Deux labels biodynamiques proposent des règles beaucoup plus strictes. Demeter impose ainsi aux vignerons de réserver 10 % de leur surface agricole aux zones de biodiversité avec des compotes obligatoires. Ils imposent des doses de sulfites moins élevées, proscrivent tout médicament et Demeter interdit même de levurer pour favoriser la transformation du moût en vin. Biodyvin est contrôlé par l’organisme indépendant Ecocert. Quant au contrôle Demeter, il est réalisé alternativement par des organismes de contrôle indépendants et des contrôleurs internes, la règle étant qu'un même domaine viticole ne doit pas être audité plus de trois années de suite par le même auditeur. 

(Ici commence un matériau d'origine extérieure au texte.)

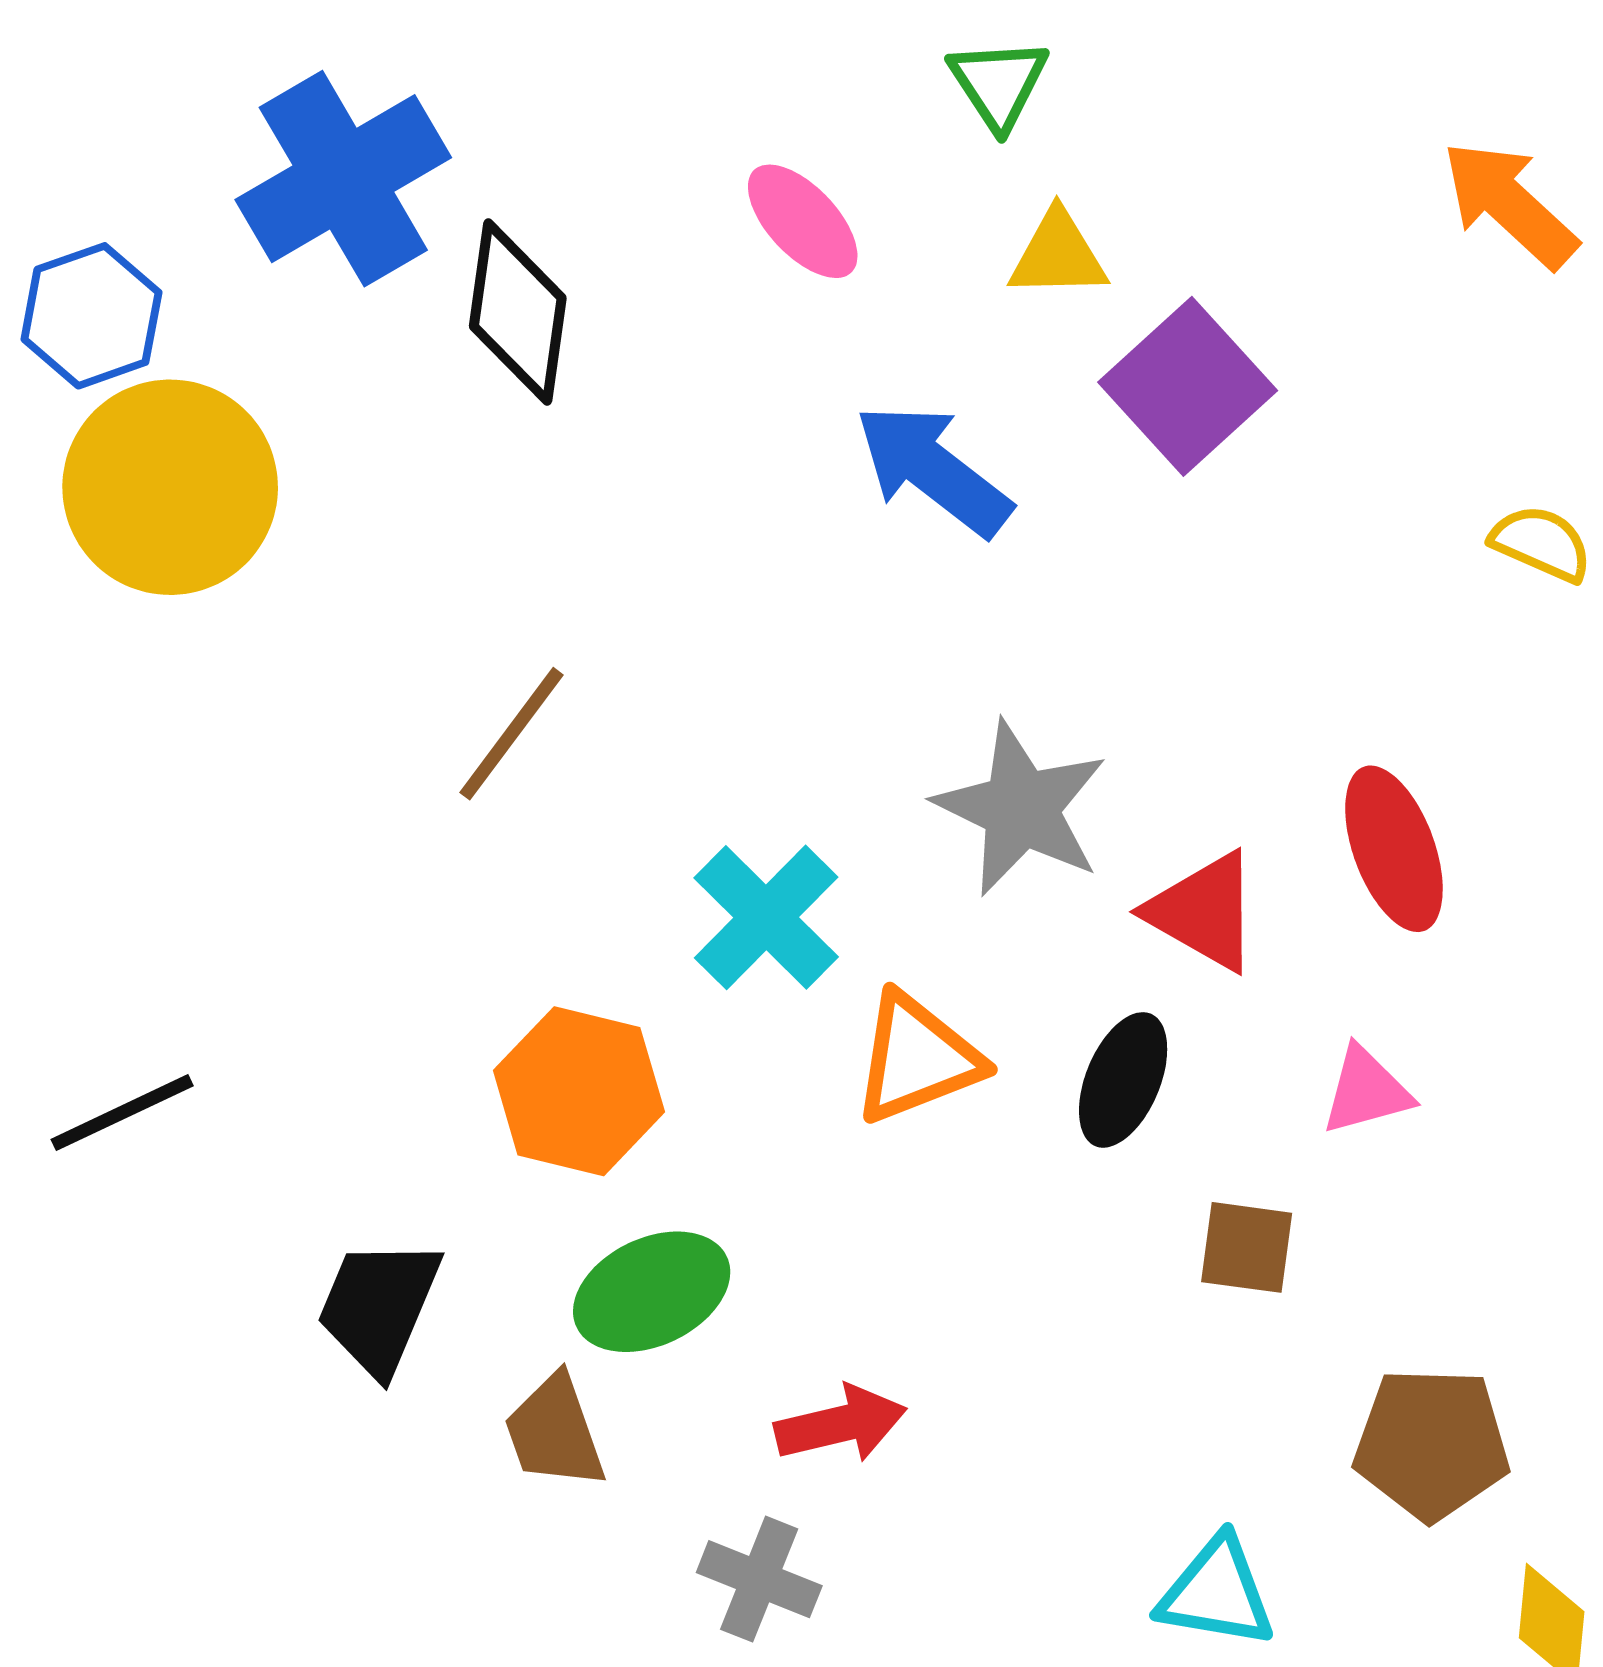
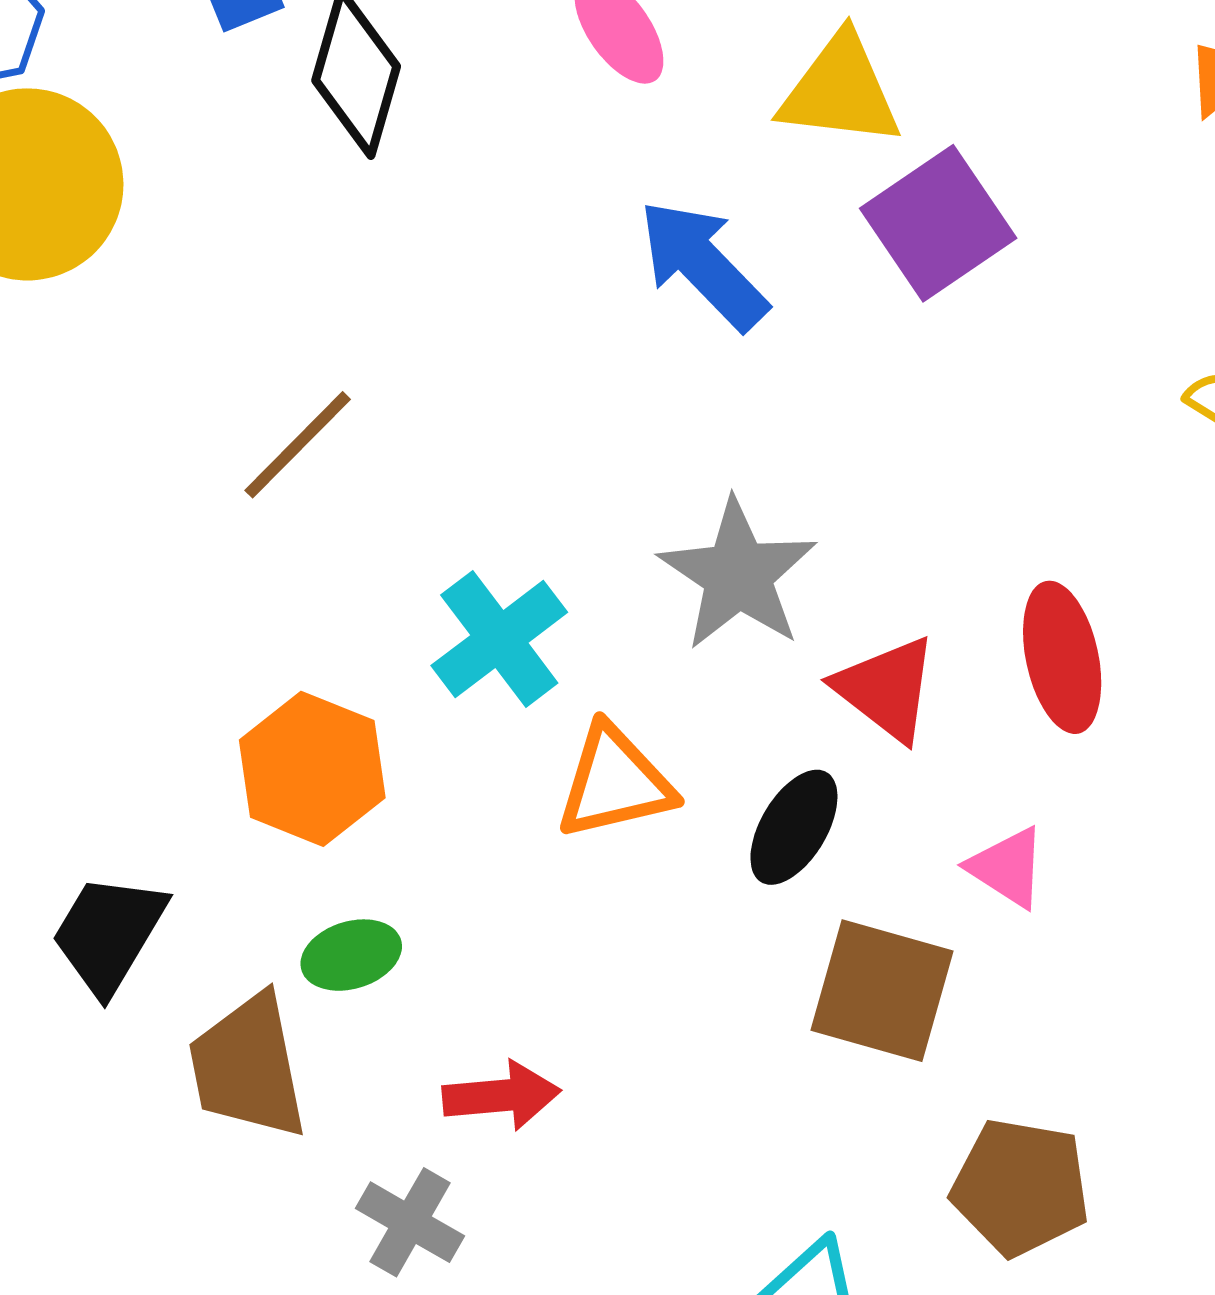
yellow triangle: (1058, 255) -> (840, 91), size x1.4
pink triangle: (1366, 1091) -> (1007, 867), turned 40
brown square: (1247, 1247) -> (882, 991), size x1.6
green ellipse: (652, 1292) -> (351, 955), size x0.7
brown trapezoid: (555, 1432) -> (248, 1067), size x1.4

Le label le plus exigeant demeure néanmoins Vin Nature. Il contraint les vignerons à vendanger les raisins bio à la main. Il interdit les intrants (produits d’origine non-naturelle), les actions de modification ou les recours aux techniques dites "brutales" ou "traumatisantes" (thermovinification, filtration…) pour faire pousser les vignes. En fin de fermentation, le producteur peut ajouter un souffle de sulfites dans la limite scrupuleuse de 30 mg/l.

Les labels incitatifs

Il existe également une autre famille de labels incitatifs. Les uns servent à encourager les agriculteurs à réaliser leur transition, les autres visent à protéger l’environnement et respecter le vivant. Lancée par l’État en 2012, la certification Haute valeur environnementale (HVE) préserve la biodiversité, prône une meilleure gestion de l’eau, de la fertilisation avec la mise en place d’une stratégie phytosanitaire. Objectif, engager les agriculteurs dans une démarche d’amélioration constante et de développement durable à l’image du label Agri Confiance. Terra Vitis contrôle la consommation d’eau, de carburant, d’énergie et incitent les producteurs à réduire leurs déchets. Vignerons engagés fait compléter un questionnaire à ses partenaires pour réaliser un audit du domaine, évaluer les besoins de chacun et échanger sur l’avenir du métier. Ces derniers labels s’intéressent au cheminement social et environnemental (RSE).

Bee Friendly s’intéresse aux pollinisateurs, tandis que le label Zéro résidu de pesticides porte son nom pour communiquer sans rien revendiquer. Il existe un label végan, un autre halal… Le négociant Philippe Gérard rappelle que ces labels privés restent payants pour les vignerons sans faire mouche en caisse : "Une bouteille coûte environ 15 % plus chère. Le vin demande beaucoup plus d’effort à produire avec des rendements plus faibles et plus de risques de catastrophes. Mais vous aurez peu de chances d’avoir du mauvais vin." Un marché encore très perfectible : le vin bio ne représente que 8 % des bouteilles vendues en France.